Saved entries
#####

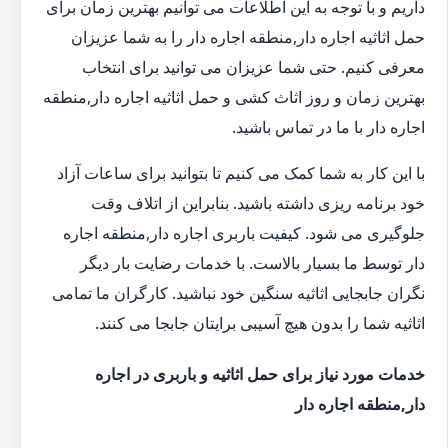
داریم و با توجه به این اطلاعات می توانیم بهترین زمان برای
حمل اثاثیه اجاره دار,منطقه اجاره دار را به شما عزیزان
معرفی کنیم. حتی شما عزیزان می توانید برای انتخاب
بهترین زمان و روز اثاث کشی و حمل اثاثیه اجاره دار,منطقه
اجاره دار با ما در تماس باشید.
با این کار به شما کمک می کنیم تا بتوانید برای ساعات آزاد
خود برنامه ریزی داشته باشید. بنابراین از اتلاف وقت
جلوگیری می شود. کیفیت باربری اجاره دار,منطقه اجاره
دار توسط ما بسیار بالاست. با خدمات رضایت بار دیگر
نگران جابجایی اثاثیه سنگین خود نباشید. کارگران ما تمامی
اثاثیه شما را بدون هیچ آسیبی برایتان جابجا می کنند.
خدمات مورد نیاز برای حمل اثاثیه و باربری در اجاره
دار,منطقه اجاره دار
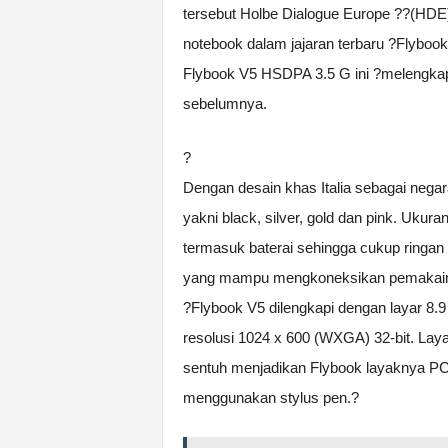
tersebut Holbe Dialogue Europe ??(HDE)
notebook dalam jajaran terbaru ?Flybo
Flybook V5 HSDPA 3.5 G ini ?melengkapi 
sebelumnya.
?
Dengan desain khas Italia sebagai negar
yakni black, silver, gold dan pink. Uku
termasuk baterai sehingga cukup ringan
yang mampu mengkoneksikan pemakainya 
?Flybook V5 dilengkapi dengan layar 8.
resolusi 1024 x 600 (WXGA) 32-bit. Laya
sentuh menjadikan Flybook layaknya PC
menggunakan stylus pen.?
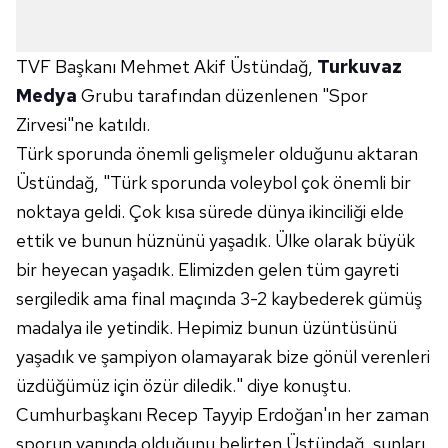
TVF Başkanı Mehmet Akif Üstündağ,
Turkuvaz
Medya
Grubu tarafından düzenlenen "Spor
Zirvesi"ne katıldı.
Türk sporunda önemli gelişmeler olduğunu aktaran
Üstündağ, "Türk sporunda voleybol çok önemli bir
noktaya geldi. Çok kısa sürede dünya ikinciliği elde
ettik ve bunun hüznünü yaşadık. Ülke olarak büyük
bir heyecan yaşadık. Elimizden gelen tüm gayreti
sergiledik ama final maçında 3-2 kaybederek gümüş
madalya ile yetindik. Hepimiz bunun üzüntüsünü
yaşadık ve şampiyon olamayarak bize gönül verenleri
üzdüğümüz için özür diledik." diye konuştu.
Cumhurbaşkanı Recep Tayyip Erdoğan'ın her zaman
sporun yanında olduğunu belirten Üstündağ, şunları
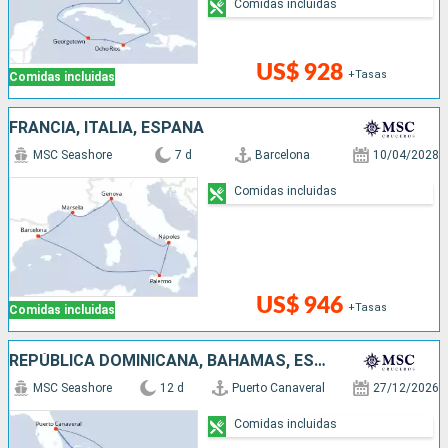
Comidas incluidas
US$ 928
+Tasas
Comidas incluidas
FRANCIA, ITALIA, ESPAÑA
MSC Seashore
7 d
Barcelona
10/04/2028
Comidas incluidas
US$ 946
+Tasas
Comidas incluidas
REPÚBLICA DOMINICANA, BAHAMAS, ESTADOS UNIDOS
MSC Seashore
12 d
Puerto Canaveral
27/12/2026
Comidas incluidas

#####

Scan the records above for the string "اثاثیه", then select every line that holds it.

حمل اثاثیه اجاره دار,منطقه اجاره دار را به شما عزیزان
بهترین زمان و روز اثاث کشی و حمل اثاثیه اجاره دار,منطقه
نگران جابجایی اثاثیه سنگین خود نباشید. کارگران ما تمامی
اثاثیه شما را بدون هیچ آسیبی برایتان جابجا می کنند.
خدمات مورد نیاز برای حمل اثاثیه و باربری در اجاره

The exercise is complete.